Confocal micrographs of CTb (A, E, white), CGRP (B, F, red) and VGluT2 (C, G, green) at the caudal (Vc/C1) (A - D) and rostral (Vi/Vc) (E - H) boundaries of trigeminal subnucleus caudalis. All three markers were present in the superficial laminae of ventrolateral Vc/C1 (D) and were more dispersed in the ventrolateral region of Vi/Vc (H). spV = spinal trigeminal tract. Scale bars = 20μm.

Table 4.

Few CTb-labeled corneal afferents contained both CGRP and VGluT2 immunoreactivity *

Region CGRP-ir + VGluT2-ir CGRP-ir VGluT2-ir Neither
Caudal – Vc/C1 2 (1%) 5 (3%) 7 (4%) 161 (92%)
Rostral – Vi/Vc 7 (2%) 32 (9%) 39 (11%) 272 (78%)
*

Each column in the table indicates the raw number of varicosities in that category for each region. Percentages indicate the breakdown of CTb-labeled varicosities within that region. Total number of CTb-labeled varicosities were 175 (caudal) and 350 (rostral) from 7 animals. There was a higher proportion of CGRP-containing to total CTb-labeled varicosities rostrally than caudally (z = 2.359, P = 0.018). We found the same was true for VGluT2-containing varicosities (z = 2.523, P = 0.018). There was no difference in the proportion of CTb-labeled varicosities that contained both CGRP and VGluT2 in rostral Vi/Vc as compared to caudal Vc/C1 (z = 0.482; P = 0.630).

DISCUSSION

Corneal afferent fibers project to the brainstem to mediate nociception and to initiate blink responses (Belmonte et al., 2004; Henriquez and Evinger, 2007). In spite of the enormous importance of these afferents in maintaining the integrity of the surface of the eye, little is known about the anatomy of their projections into the brainstem. Our studies are the first to specifically quantify neurotransmitter and transporter content of thinly myelinated corneal afferents traced into the trigeminal subnucleus caudalis from the cornea. By examining the central terminals of corneal afferents, we show significant differences in the peptide and vesicular glutamate transporter content of afferents projecting to rostral and caudal regions of Vc. These studies demonstrate that thinly myelinated corneal afferents are not homogenous and the differences in neuropeptide and glutamate transporters may be important for what type of information is relayed via these fibers as well as their central targets.

Previous studies in the trigeminal ganglion (LaVail et al., 1993; Nakamura et al., 2007), and Vi/Vc (Murata and Masuko, 2006) have shown that a subpopulation of corneal afferents contain peptides and our findings support those results. By quantifying central terminals of thinly myelinated corneal afferents, we found that 15% of these afferents contained CGRP and 3% contained SP, proportions that are lower than that found in other studies (27% CGRP and 8% SP reported by (Nakamura et al., 2007); 41% CGRP and 31% SP in the mouse (LaVail et al., 1993)) that quantified the peptidergic content of trigeminal ganglion cells projecting to the cornea. However, the previous studies used the retrograde tracer Fluorogold that traces afferents indiscriminately and is not transported transganglionically. Therefore, the smaller percentages of peptide-containing afferents in the present study may reflect the specificity of the CTb tracer to predominantly identify thinly myelinated afferents that innervate the cornea.

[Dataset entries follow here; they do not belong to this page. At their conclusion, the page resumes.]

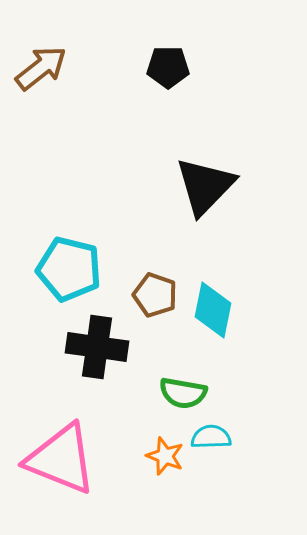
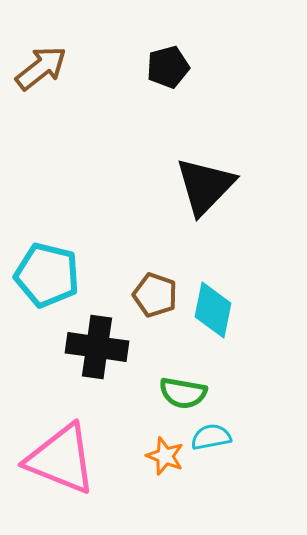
black pentagon: rotated 15 degrees counterclockwise
cyan pentagon: moved 22 px left, 6 px down
cyan semicircle: rotated 9 degrees counterclockwise
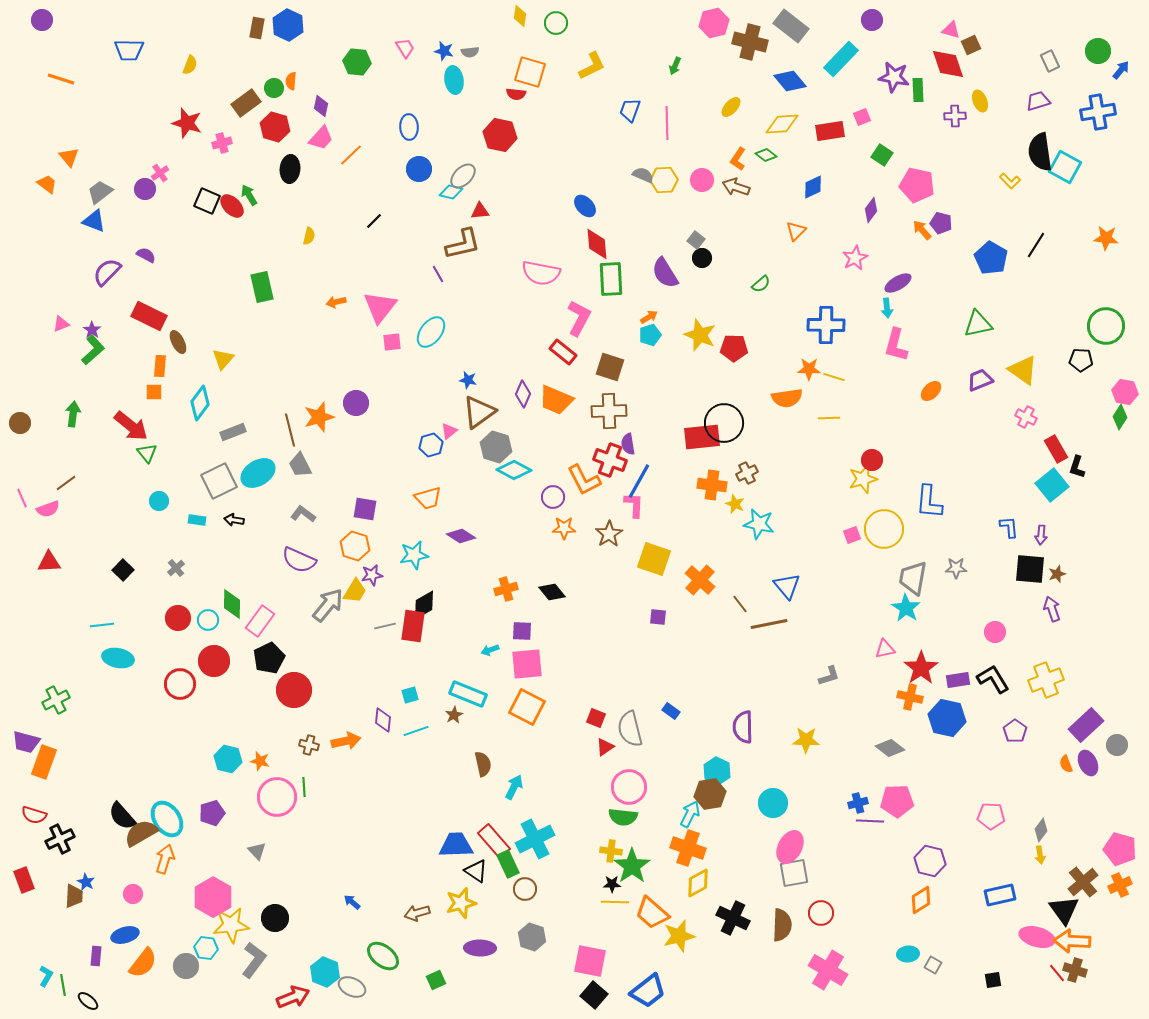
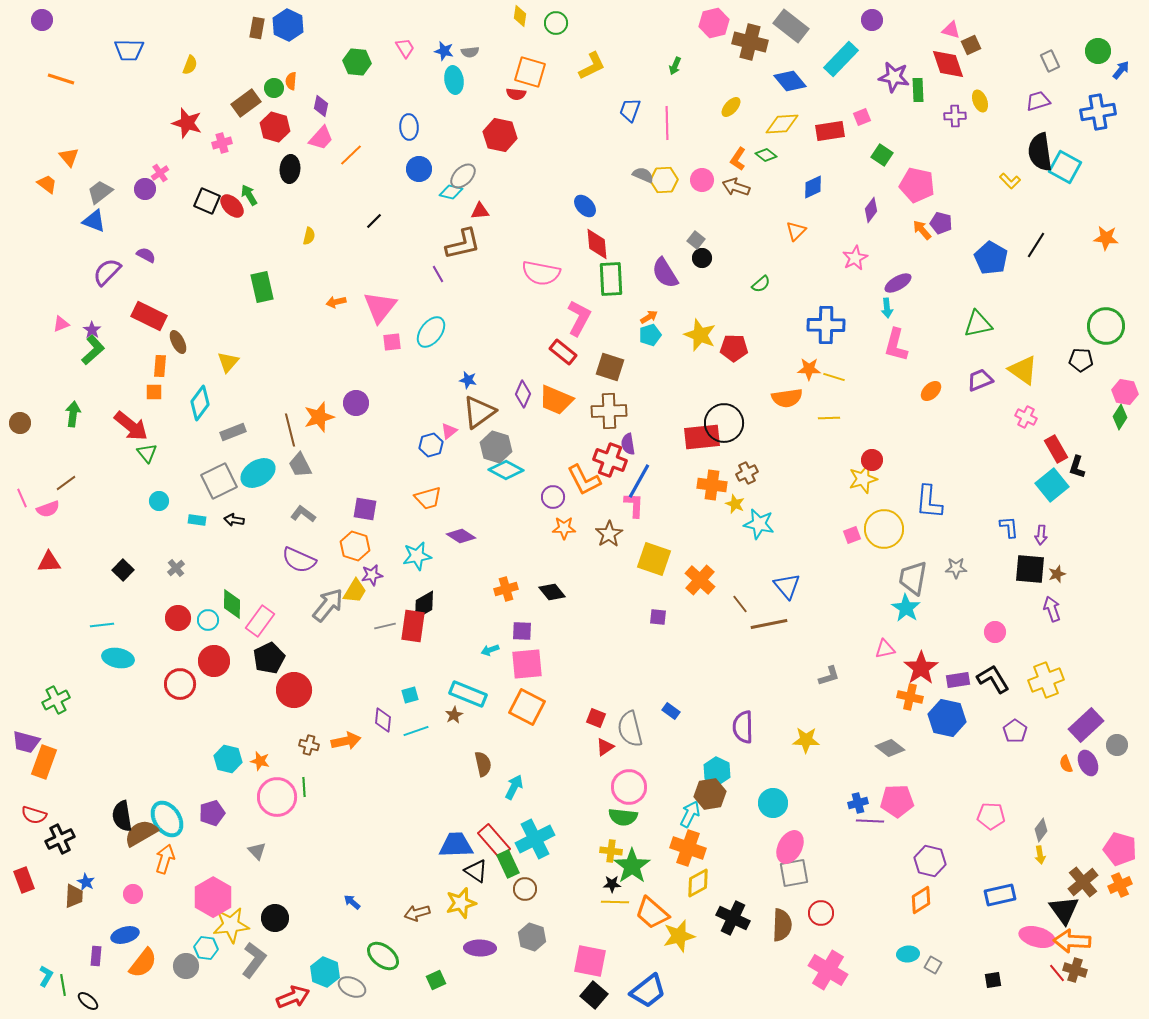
yellow triangle at (223, 359): moved 5 px right, 3 px down
cyan diamond at (514, 470): moved 8 px left
cyan star at (414, 555): moved 3 px right, 1 px down
black semicircle at (122, 816): rotated 32 degrees clockwise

We found that the CGRP-containing corneal afferents were preferentially targeted to distinct areas in Vc, with 20% of CTb-labeled corneal afferents in rostral Vc containing CGRP while only 7% of caudal CTb-labeled afferents contained the peptide. There were very few CTb-labeled corneal afferents that contained SP, and those that were SP-ir did not preferentially target a specific region of Vc. The proportions previously described in the trigeminal ganglion are an average of all afferent fibers that cannot differentiate the divergent central projections of the peptidergic and non-peptidergic or myelinated and unmyelinated afferents. It has been argued that these neuropeptides may distinguish nociceptive afferents from non-nociceptive afferents, but this interpretation is not consistent with data suggesting that the vast majority of corneal afferents, both unmyelinated and lightly myelinated are nociceptive. The present anatomical study was not designed to measure functional differences between the corneal afferents projecting to Vc/C1 and those projecting to Vi/Vc. However, it is possible that the non-peptidgeric afferents projecting to Vi/Vc may be more involved in mediating the blink reflex and other mechanisms involved in signalling the need to maintain or restore the corneal epithelium rather than frank nociceptive processing (Hirata et al., 2004).

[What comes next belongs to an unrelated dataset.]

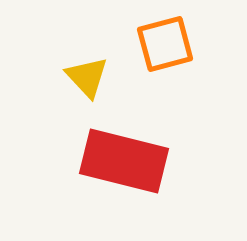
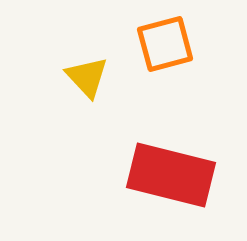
red rectangle: moved 47 px right, 14 px down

Since it has been suggested that all primary afferents release glutamate (De Biasi S. and Rustioni, 1988; Broman et al., 1993) we sought to examine the vesicular glutamate transporter (VGluT) content of thinly myelinated corneal afferents. VGluTs are necessary for transport of glutamate into synaptic vesicles and are thus thought to be the best markers available of excitatory glutamatergic axon terminals (Takamori, 2006; Liguz-Lecznar and Skangiel-Kramska, 2007) and a better marker than glutamate itself (Li et al., 2003a). Although the functional significance of the two VGluT isoforms is not clear (Takamori, 2006), VGluT1 and VGluT2 have often been reported to be found in different, complementary populations of primary afferent fibers (Todd et al., 2003; Fujiyama et al., 2003; Corbett et al., 2005; Lachamp et al., 2006). In contrast to most studies, one recent study has also demonstrated that VGluT1 and VGluT2 are extensively co-localized in trigeminal ganglion neurons and axon terminals of lamina I and II in the trigeminal dorsal horn, although the peripheral area of innervation of these neurons was not determined (Li et al., 2003b).

In the present study, we examined the distribution of VGluT1 and VGluT2 individually in CTb-labeled corneal afferents. We were unable to examine the co-localization of VGluT1 and VGluT2 in CTb-labeled corneal afferents since the antibodies for both markers were made in the same species. We found that within thinly myelinated corneal afferents, VGluT1 and VGluT2 were both more abundant in rostrally-projecting afferents as compared to caudally-projecting afferents, supporting the notion that these afferents may underlie different functions in different regions of Vc. However, even assuming VGluT1 and VGluT2 are contained in non-overlapping populations of corneal afferents, our combined percentage of afferents that contained one of the VGluTs is 61%. Thus, there is a portion of corneal afferents in which we were not able to detect one of these transporters. This maybe be due to the conservative nature of our analysis, or it may indicate the existence of corneal afferents that do not contain one of the transporters, and thus suggests these afferents may not release glutamate as a transmitter. Overall, our findings do show that there are clear anatomical distinctions between corneal afferents projecting to the caudal versus rostral regions of Vc.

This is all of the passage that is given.